Stored data entries:
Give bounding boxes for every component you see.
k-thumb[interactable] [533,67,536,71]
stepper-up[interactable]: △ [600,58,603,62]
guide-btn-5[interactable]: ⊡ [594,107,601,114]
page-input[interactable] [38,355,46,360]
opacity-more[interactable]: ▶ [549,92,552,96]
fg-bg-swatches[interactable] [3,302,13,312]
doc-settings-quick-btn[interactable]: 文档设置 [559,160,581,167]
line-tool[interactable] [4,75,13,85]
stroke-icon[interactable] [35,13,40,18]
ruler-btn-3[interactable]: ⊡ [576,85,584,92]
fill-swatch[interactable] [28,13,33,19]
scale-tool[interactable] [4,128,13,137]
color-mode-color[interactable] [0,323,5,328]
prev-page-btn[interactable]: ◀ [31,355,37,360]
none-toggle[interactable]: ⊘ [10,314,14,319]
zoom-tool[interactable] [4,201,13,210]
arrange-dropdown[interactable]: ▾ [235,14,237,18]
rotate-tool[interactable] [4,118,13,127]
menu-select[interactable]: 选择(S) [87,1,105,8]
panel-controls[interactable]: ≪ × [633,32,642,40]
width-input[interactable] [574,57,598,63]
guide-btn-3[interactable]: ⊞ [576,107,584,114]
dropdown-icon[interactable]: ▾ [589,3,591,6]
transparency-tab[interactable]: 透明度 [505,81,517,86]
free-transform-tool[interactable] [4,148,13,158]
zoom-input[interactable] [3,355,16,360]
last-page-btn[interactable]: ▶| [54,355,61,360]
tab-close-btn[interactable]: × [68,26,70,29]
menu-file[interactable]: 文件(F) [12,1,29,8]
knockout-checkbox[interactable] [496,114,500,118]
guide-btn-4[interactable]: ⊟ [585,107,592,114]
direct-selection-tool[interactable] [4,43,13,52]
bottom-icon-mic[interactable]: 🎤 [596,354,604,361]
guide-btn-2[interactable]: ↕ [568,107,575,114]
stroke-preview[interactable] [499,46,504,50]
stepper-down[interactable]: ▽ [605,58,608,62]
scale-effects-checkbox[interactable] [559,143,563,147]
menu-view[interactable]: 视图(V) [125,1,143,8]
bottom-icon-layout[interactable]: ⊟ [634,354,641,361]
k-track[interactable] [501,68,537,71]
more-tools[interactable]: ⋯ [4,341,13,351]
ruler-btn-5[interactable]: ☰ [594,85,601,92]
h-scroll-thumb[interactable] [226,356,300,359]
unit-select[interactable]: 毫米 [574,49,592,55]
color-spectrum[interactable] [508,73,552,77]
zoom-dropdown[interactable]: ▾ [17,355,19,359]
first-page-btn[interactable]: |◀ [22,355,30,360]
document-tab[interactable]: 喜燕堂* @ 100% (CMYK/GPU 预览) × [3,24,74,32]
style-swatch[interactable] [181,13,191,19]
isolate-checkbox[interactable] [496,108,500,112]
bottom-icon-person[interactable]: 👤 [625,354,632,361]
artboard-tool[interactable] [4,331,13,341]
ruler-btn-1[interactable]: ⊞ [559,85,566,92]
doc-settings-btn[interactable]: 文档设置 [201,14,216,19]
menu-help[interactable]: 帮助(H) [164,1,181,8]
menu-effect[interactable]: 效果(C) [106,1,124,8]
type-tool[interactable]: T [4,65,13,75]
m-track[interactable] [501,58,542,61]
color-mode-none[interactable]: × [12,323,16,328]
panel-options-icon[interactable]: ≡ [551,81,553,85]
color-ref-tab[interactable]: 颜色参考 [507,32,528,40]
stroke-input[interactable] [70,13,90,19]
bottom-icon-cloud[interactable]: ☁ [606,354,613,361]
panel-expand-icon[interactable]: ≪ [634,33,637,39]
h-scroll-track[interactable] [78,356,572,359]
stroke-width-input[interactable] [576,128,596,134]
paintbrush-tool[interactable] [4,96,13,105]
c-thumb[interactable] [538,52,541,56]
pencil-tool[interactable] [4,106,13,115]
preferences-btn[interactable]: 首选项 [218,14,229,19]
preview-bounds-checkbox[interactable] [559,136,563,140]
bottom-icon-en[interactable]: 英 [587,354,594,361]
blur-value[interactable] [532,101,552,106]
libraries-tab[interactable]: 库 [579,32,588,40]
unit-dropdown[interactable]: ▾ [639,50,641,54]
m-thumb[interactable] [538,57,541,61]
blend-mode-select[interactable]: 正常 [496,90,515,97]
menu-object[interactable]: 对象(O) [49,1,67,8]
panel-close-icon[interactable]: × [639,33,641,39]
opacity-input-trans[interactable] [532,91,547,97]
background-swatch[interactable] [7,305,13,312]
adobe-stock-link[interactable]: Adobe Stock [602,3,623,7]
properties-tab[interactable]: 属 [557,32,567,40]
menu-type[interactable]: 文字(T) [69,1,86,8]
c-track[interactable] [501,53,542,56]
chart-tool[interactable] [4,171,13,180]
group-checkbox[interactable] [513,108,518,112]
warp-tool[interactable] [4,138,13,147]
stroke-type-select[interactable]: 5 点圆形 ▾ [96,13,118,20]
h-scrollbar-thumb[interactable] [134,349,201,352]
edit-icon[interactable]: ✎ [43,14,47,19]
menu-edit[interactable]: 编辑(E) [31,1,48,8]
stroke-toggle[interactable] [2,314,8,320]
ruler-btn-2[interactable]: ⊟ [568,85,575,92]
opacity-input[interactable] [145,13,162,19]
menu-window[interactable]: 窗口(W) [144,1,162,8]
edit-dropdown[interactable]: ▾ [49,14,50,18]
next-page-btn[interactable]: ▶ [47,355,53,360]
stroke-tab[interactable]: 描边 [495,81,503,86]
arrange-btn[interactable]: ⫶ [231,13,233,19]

WHAT TO DO =
Look for the string "type" in the data above and return every line that has it.

RESULT FOR THIS TASK =
type-tool[interactable]: T [4,65,13,75]
menu-type[interactable]: 文字(T) [69,1,86,8]
stroke-type-select[interactable]: 5 点圆形 ▾ [96,13,118,20]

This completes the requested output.